Taking the decision to start fostering is something that should include the whole family, especially your children. Take a look at this page for some of our advice.


There is no one-size-fits-all scenario when exploring the possibility of fostering alongside your own children.

Your children may be a little worried or apprehensive and need some encouragement or reassurance. Or your children may be very excited and happy to help another child.

No matter what the case is, communication is key to make sure they understand what will happen when a child comes to live in your home, what fostering means and the role that they'll have.

Many of our current foster carers and new foster carers have children of their own, so we can offer plenty of advice and support on this journey.

The benefits for your children

Fostering can make a huge impact on your own children's lives and there are so many benefits that they can enjoy:

Better acceptance of others - as a foster carer, you may look after children from all walks of life. This can help your birth children become more accepting of others and embrace difference.

Empathy - living with a looked after child who may have faced significant hardships can teach your children a lot about empathy and how to be considerate.

Friendship - it's an amazing feeling when your own children accept the looked after child into the home, but it's even more special to see friendships form. These friendships can last a lifetime.

Learning to share - sharing is an important life skill for everyone, and your own children and the child you foster can learn this under your care.

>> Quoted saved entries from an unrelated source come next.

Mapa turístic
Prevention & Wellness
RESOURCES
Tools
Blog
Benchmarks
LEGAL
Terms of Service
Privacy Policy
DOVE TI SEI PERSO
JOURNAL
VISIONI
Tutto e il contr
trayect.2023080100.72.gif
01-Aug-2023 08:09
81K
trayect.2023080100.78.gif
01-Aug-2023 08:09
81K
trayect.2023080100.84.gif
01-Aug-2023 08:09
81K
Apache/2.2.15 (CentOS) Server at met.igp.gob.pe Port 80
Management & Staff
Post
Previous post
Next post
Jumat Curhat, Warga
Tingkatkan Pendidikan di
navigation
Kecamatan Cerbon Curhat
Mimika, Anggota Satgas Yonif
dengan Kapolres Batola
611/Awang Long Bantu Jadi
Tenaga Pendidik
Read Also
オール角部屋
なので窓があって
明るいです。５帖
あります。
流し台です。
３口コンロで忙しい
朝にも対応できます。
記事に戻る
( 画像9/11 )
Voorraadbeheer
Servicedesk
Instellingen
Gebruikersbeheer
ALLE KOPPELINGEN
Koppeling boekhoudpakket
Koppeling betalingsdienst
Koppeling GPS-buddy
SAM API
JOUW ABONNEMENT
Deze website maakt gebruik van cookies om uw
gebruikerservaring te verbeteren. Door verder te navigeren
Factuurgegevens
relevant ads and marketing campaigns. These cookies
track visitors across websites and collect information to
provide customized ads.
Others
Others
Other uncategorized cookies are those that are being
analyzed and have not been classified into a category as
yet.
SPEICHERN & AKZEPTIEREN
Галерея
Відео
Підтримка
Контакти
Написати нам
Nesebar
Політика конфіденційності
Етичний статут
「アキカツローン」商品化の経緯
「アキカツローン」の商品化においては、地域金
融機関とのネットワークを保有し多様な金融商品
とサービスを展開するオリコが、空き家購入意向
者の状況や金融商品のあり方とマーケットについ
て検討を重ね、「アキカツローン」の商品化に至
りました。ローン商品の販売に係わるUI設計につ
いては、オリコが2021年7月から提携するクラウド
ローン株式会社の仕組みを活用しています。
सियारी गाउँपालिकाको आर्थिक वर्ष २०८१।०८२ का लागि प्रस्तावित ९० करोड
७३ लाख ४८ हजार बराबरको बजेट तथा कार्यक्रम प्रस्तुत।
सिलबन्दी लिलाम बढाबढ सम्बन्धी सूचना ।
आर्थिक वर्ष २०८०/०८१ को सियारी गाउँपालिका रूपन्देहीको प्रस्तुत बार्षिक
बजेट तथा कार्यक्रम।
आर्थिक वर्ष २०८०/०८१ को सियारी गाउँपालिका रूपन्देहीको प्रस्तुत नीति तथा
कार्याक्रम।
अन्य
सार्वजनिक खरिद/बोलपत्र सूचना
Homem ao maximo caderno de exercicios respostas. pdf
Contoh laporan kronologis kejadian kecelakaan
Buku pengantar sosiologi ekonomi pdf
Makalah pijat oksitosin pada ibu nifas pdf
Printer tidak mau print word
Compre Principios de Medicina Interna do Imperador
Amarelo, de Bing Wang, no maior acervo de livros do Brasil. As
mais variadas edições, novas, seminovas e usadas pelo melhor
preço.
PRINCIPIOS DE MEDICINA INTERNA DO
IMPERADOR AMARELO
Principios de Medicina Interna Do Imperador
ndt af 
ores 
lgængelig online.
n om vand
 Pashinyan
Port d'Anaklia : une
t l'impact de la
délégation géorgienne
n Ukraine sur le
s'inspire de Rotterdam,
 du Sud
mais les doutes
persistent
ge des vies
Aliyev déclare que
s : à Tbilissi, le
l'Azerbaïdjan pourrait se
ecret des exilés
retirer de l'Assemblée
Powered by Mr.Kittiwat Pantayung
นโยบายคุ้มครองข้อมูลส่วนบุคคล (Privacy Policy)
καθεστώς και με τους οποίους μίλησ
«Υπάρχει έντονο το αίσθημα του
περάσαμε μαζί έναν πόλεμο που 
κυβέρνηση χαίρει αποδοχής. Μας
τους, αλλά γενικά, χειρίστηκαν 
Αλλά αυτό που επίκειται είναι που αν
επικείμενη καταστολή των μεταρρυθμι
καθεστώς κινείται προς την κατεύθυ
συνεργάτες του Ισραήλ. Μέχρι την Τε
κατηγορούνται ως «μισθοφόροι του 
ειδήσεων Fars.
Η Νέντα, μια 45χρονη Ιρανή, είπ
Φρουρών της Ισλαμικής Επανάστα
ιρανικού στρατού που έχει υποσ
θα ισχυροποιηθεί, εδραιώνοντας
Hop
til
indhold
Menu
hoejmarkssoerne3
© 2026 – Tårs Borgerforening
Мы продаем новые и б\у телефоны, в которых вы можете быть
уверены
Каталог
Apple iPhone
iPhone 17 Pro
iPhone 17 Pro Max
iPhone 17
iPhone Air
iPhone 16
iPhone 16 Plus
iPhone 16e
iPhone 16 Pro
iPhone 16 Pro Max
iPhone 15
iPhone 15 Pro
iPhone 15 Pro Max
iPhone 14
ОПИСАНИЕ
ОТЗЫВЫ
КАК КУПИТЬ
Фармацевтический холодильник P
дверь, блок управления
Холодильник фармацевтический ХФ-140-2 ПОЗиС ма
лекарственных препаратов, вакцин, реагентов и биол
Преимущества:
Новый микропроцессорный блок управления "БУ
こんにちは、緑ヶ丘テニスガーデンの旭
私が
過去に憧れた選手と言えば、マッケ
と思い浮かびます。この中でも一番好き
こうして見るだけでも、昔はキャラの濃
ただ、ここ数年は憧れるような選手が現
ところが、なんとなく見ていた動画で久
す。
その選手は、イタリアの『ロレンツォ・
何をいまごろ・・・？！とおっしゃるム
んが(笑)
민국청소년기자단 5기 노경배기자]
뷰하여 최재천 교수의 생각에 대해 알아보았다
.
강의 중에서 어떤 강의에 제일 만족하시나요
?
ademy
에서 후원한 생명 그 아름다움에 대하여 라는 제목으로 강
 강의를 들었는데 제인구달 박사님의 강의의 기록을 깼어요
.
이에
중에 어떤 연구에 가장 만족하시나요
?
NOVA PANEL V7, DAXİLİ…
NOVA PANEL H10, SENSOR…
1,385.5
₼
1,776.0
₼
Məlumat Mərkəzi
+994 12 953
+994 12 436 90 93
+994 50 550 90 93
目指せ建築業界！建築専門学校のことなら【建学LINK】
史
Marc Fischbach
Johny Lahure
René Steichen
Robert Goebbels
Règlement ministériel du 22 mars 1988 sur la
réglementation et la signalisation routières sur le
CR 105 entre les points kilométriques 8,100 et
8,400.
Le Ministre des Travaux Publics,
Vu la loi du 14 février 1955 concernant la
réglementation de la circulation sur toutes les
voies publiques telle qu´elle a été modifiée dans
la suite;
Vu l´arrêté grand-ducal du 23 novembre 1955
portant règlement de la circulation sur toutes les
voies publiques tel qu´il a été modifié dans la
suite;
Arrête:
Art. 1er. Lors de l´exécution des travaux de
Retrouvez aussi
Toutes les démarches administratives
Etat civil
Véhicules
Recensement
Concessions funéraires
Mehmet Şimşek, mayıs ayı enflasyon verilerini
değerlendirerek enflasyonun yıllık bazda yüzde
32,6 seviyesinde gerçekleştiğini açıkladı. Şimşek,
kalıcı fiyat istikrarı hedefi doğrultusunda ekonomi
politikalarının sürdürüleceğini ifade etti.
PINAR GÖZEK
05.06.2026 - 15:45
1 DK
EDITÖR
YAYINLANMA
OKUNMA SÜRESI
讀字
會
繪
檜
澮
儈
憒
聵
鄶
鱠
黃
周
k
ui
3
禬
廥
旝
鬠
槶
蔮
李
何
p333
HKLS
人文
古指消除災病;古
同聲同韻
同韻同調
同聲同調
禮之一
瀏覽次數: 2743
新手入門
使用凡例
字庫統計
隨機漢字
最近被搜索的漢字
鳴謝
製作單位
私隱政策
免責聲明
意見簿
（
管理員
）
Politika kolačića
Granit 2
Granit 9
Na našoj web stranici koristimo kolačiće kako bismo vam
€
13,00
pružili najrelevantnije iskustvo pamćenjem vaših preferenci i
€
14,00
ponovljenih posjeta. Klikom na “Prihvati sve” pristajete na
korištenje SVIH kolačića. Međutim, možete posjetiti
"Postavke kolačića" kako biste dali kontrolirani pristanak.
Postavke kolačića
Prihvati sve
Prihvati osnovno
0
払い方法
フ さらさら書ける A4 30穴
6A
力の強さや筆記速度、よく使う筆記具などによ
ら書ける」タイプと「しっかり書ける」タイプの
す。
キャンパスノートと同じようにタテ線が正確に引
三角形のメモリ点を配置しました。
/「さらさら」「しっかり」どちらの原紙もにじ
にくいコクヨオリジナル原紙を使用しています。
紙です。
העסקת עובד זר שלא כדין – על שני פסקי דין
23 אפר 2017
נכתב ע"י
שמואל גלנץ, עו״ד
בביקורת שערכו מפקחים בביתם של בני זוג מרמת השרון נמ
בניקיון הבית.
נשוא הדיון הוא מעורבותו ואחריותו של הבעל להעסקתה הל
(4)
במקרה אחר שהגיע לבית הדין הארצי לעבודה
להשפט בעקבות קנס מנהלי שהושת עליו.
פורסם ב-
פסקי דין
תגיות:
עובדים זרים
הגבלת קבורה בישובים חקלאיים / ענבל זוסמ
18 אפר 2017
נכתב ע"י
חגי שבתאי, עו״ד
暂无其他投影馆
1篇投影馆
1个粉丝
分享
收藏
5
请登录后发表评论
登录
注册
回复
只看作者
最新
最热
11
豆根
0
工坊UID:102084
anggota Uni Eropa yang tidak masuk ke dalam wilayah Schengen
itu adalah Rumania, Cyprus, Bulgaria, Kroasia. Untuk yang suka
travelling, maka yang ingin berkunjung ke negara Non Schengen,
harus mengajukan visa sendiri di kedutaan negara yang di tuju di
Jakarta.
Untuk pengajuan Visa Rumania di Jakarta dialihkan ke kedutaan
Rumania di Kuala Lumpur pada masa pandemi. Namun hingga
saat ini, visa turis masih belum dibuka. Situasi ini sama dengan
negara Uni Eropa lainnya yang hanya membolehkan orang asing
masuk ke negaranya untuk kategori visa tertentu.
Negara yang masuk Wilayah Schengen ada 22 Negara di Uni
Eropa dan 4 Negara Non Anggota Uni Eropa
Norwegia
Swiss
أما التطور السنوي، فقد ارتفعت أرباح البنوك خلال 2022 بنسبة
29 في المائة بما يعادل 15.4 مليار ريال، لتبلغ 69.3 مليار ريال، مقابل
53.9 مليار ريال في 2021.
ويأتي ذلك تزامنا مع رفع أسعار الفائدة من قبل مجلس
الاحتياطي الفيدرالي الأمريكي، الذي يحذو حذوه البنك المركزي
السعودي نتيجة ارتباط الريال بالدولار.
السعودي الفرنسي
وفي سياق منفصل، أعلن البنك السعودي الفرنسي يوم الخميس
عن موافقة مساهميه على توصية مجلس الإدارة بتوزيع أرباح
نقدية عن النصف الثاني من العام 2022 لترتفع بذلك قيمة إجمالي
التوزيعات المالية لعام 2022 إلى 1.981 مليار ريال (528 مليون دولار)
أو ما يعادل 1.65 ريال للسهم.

Greater appreciation - your children are likely to develop a greater sense of appreciation for what they have after living with a child who may be less fortunate.

Potential challenges

There may be some challenges that you face when fostering alongside your own children, but we'll be with you to help and support you.

Cultural differences - you may be asked to care for a child with a different religious or ethnic background, which may mean you need to accommodate their need to pray, eat certain foods or wear different clothing. Some children may struggle to understand these differences, which could make it hard for the child in your care to feel accepted.

Difficulty sharing - while your children may learn a lot about sharing from the experience, some may struggle to share your time and affection, belongings and space.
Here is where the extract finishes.